__BRIEF__.
Give again the line that contains "skilning á og bregðast við tilfinningum" and every line after it to the end of the records. Keep them exactly as they are and add nothing.

Collected data:
----------

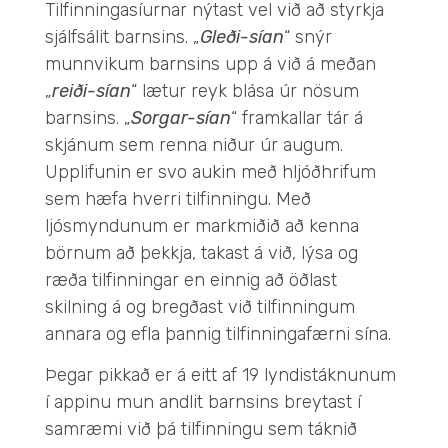
Tilfinningasíurnar nýtast vel við að styrkja
sjálfsálit barnsins. „
Gleði-sían
“ snýr
munnvikum barnsins upp á við á meðan
„
reiði-sían
“ lætur reyk blása úr nösum
barnsins. „
Sorgar-sían
“ framkallar tár á
skjánum sem renna niður úr augum.
Upplifunin er svo aukin með hljóðhrifum
sem hæfa hverri tilfinningu. Með
ljósmyndunum er markmiðið að kenna
börnum að þekkja, takast á við, lýsa og
ræða tilfinningar en einnig að öðlast
skilning á og bregðast við tilfinningum
annara og efla þannig tilfinningafærni sína.
Þegar pikkað er á eitt af 19 lyndistáknunum
í appinu mun andlit barnsins breytast í
samræmi við þá tilfinningu sem táknið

----------

__ANSWER AREA__.
skilning á og bregðast við tilfinningum
annara og efla þannig tilfinningafærni sína.
Þegar pikkað er á eitt af 19 lyndistáknunum
í appinu mun andlit barnsins breytast í
samræmi við þá tilfinningu sem táknið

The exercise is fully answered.